If WordPress had a Huh?? button then readers would be mashing it after getting through Fictional Painters of 1926. A few paragraphs pointing out that both HP Lovecraft and Evelyn Waugh created fictional painters active in the same year (although now I’m not even sure if Waugh’s Belgian Futurist is ever explicitly described as a painter, but y’know …) serve a launch pad for concerns about the sustainability of post-modernistic appropriation in our culture. And there’s a robbery at a museum. Shorter and less deep than it sounds. I still think it’ll make a good movie.
A Kidnapping in Poland runs to nearly 7,500 words. I first heard about the case around 2009 when there was renewed interest among Poles about the Krzysztofa Olewnik kidnap murder. They saw a resemblance with an unsolved crime from the 1950s. A couple of years later I bought a few books on the original case and wrote up a lengthy essay for my (now mothballed) brightreview.co.uk website. It was as long as it needed to be to tell the story of a fascinating kidnapping in communist Poland.
Anything involving American killer cult leaders is going to be controversial. Add in hippies, the Rolling Stones, and occultist film makers, and that controversy reaches weapons grade. I still get emails about Charles Manson at Altamont, 1969 from groupies, Hells Angels, and people who were there. Some like it; some hate it. They’re not shy about telling me. The article patches in some lesser known links between Manson, the Stones, the Beatles, Kenneth Anger, and Altamont. Enjoy.

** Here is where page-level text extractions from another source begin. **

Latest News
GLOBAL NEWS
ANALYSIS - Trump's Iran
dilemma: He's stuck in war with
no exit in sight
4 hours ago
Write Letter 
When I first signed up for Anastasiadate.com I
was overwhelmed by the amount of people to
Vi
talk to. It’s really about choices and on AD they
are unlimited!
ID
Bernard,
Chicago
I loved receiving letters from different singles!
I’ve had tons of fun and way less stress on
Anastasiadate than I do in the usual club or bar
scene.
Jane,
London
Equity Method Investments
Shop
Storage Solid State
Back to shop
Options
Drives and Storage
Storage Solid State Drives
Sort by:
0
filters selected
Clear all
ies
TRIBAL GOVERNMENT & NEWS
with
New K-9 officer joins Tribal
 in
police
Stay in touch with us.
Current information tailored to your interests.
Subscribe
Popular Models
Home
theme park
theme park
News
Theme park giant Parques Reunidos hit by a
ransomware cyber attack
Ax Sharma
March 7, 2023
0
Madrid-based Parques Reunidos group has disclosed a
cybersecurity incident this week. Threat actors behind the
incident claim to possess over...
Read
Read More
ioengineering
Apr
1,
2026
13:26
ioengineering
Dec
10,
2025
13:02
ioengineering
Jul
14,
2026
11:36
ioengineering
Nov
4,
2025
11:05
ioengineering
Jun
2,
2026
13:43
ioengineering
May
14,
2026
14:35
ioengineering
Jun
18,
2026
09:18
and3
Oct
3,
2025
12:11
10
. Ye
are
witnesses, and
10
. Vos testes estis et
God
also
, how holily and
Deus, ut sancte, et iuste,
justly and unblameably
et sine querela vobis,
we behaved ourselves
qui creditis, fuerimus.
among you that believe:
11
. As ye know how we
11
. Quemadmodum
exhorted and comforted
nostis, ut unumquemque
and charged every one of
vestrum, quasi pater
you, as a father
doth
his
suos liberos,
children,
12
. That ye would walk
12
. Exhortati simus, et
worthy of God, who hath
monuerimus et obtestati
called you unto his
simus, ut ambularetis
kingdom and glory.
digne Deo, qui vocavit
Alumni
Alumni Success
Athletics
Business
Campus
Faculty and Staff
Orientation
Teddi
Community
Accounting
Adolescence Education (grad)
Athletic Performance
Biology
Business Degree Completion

Difficult one. I guess my favourite post is probably In Search of Dominique Borella, about a French mercenary who died mysteriously in Lebanon. I put it together through the usual detective work, but what makes it special is that Borella’s son got in touch. He didn’t know much about his father (unhappy ex-wife turned protective mother) and wanted more information. I pointed him towards people in Lebanon, which led to old friends of Borella presenting his son with the dead mercenary’s personal effects. Sometimes you can make a difference, I guess.